Bei der Ankunft am Lion's Den Hotel liegt eine bleischwere Hitze über Cape York, meine Zunge klebt am Gaumen. Lion's Den ist eine dieser legendären australischen Tränken für Viehtreiber, Truck-Fahrer, Farmer und heute auch für gelegentlich vorbeischauende Touristen... An die verräucherte Decke hat jemand ein Schild mit der Aufschrift "No pubs next 500 km!" genagelt. Die Vorstellung, dass es die nächsten 500 Kilometer keine Kneipe geben wird, ist ein Albtraum hier.
Tagebucheintrag 23. April: "Als ich abends Bamaga, den nördlichsten Ort auf dem australischen Festland erreichte, lag die erfolgreiche Durchquerung des Jardine River hinter mir. Eben noch hatte ich vor Bamaga das Wrack eines 1945 abgestürzten DC3-Flugzeugs bestaunt.
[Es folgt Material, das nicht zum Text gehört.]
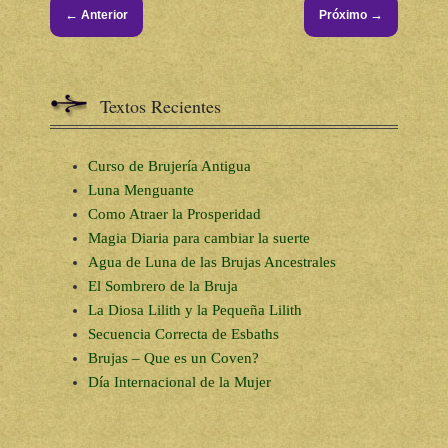
←
→
Anterior
Próximo
Textos Recientes
Curso de Brujería Antigua
Luna Menguante
Como Atraer la Prosperidad
Magia Diaria para cambiar la suerte
Agua de Luna de las Brujas Ancestrales
El Sombrero de la Bruja
La Diosa Lilith y la Pequeña Lilith
Secuencia Correcta de Esbaths
Brujas – Que es un Coven?
Día Internacional de la Mujer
Morgen würde ich zum Jackey Airport fahren, in dessen Umkreis weitere Flugzeugwracks aus dem Zweiten Weltkrieg liegen.
Die Tagestemperatur lag bei 31 Grad im Schatten, erst die Nacht brachte "Kühlung": 30 Grad! Auf dem Parkplatz unweit jenes alten Fasses, das den
Northernmost Point of the Australian Continent markiert, hockte ich zwischen abenteuerlichen Gestalten und ihren Autos. Manche der Geländewagen waren verbeult, alle aber verdreckt, viele schwer beladen. Zwischen uns knisterte ein Lagerfeuer. Und während wir den Cape York Track Revue passieren ließen, wurden die Schlammlöcher von von Bierdose zu Bierdose größer und Auto-mordender, unsere Fahrleistungen heroischer und die Gesichter röter.
Während im Westen das Rosa des Sonnenuntergangs verblasste, fühlten wir uns als echte Abenteurer. Und wir waren uns einig, dass dieser Abend am Cape York, 3.000 Kilometer von Brisbane entfernt, die Belohnung für all den Staub war, den wir unterwegs gefressen hatten."